Now I’m no Nate Silver, Nate Silver plays in another ballpark and on a different plane of existence it would seem, but still I like to look at how things are going in Texas vis-à-vis the state of Democratic Party voting in Texas. Straight ticket voting for the most part.
I use high-disinterest statewide races to do my math. High-disinterest (aka low interest) races reflect straight ticket voting trends like nothing else. This year it’s hard because there is only one race that attracted a Democratic challenger in a Supreme Court race.
This year, Nathan Hecht outpolled Michelle Petty, the Democrat on the ballot, by 4,116,066 to 3,208,434 votes, or just a little over 900,000 votes, in Supreme Court Justice Place 6.
In 2008, Texas Supreme Court Justice in Place 8, Phil Johnson, garnered 4,018,396 to Linda Yanez’ 3,428,179 votes.
A little less than a 600,000 vote difference.
And I know that’s just two races and I am ignoring Sam Houston’s race, but with a name like Sam Houston you have to assume what I have come to call the “Schwarzenegger Effect.”
But things aren’t looking any too good for future prospects for a Democratic Texas governor or a US Senator, and I have a theory why this is happening: the Republican Party is becoming a truly regional party.

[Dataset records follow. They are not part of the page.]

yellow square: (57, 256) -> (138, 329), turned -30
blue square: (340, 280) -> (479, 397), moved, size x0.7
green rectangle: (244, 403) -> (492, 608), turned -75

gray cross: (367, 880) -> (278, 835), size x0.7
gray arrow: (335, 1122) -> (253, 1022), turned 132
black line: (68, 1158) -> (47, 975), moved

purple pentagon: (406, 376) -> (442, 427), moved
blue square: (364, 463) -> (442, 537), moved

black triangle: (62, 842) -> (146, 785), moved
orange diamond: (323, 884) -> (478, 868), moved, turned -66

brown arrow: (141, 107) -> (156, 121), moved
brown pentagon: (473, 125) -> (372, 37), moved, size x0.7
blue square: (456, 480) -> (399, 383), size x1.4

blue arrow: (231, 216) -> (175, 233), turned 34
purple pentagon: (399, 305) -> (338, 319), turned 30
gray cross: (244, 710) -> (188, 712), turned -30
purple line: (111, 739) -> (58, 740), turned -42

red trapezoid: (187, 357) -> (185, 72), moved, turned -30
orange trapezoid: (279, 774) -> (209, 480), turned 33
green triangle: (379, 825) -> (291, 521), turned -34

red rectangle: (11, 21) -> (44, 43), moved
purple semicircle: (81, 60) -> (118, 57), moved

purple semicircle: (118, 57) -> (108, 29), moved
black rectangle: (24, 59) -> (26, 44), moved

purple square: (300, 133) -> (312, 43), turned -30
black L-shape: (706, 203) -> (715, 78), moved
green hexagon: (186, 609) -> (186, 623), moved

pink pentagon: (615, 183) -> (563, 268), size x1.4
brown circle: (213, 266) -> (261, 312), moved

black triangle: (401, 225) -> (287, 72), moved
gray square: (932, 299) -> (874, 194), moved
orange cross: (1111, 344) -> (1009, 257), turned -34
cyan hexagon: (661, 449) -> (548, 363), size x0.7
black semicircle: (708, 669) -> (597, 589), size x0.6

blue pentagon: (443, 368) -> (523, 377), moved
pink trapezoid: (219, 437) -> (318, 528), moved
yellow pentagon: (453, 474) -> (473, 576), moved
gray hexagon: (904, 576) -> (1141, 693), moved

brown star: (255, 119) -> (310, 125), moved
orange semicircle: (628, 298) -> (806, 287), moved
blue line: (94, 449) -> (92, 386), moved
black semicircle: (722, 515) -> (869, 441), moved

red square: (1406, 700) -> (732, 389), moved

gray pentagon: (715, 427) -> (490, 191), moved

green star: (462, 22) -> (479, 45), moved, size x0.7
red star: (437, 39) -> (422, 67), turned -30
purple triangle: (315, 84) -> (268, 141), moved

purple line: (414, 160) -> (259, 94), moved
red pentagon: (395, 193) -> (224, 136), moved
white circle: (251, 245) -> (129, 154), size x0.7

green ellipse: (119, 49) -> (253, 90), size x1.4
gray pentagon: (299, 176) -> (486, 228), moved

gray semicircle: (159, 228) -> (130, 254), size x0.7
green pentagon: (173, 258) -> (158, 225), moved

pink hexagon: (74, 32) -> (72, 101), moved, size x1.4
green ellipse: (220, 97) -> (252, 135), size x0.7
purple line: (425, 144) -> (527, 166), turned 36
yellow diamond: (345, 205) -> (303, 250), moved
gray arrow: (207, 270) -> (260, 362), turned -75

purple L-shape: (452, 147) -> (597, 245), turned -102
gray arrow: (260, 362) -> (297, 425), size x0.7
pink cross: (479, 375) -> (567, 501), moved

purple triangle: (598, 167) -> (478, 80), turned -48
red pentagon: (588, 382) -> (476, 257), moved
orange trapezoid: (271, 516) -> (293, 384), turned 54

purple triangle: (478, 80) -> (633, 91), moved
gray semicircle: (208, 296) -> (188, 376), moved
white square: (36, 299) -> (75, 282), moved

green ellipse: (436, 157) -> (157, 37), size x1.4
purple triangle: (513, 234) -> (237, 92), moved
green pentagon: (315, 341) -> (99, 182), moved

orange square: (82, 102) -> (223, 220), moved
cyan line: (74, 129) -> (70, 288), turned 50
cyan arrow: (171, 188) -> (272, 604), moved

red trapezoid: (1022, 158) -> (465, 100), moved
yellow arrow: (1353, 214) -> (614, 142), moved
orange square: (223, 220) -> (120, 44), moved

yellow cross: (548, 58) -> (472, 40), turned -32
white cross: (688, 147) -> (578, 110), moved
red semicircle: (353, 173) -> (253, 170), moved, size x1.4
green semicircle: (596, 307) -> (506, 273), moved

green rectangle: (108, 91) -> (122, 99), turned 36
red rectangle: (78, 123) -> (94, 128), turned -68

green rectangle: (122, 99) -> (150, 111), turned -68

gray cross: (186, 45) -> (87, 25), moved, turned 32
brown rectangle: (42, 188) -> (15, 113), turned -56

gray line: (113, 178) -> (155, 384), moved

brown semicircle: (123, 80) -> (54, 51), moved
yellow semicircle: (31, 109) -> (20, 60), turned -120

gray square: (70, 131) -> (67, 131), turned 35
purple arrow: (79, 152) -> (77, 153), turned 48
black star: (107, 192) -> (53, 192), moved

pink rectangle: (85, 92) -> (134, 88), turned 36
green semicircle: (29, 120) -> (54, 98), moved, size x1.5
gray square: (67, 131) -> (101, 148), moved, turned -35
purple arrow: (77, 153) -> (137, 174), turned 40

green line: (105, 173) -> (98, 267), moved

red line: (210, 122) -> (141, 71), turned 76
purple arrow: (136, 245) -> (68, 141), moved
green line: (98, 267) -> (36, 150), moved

It is becoming a party of the Solid South (except for Florida). Statewide offices occupied by Democrats are going to be as rare as hen’s teeth for a few more years to come until we can get some truly game-changing changes in our demographics.
So for a while at least, I am going to have to be satisfied with watching Democratic gains from the sidelines. Watch as other states send “binders full of women” to the US Senate, and all of the other good things that happened in everywhere but Texas last Tuesday.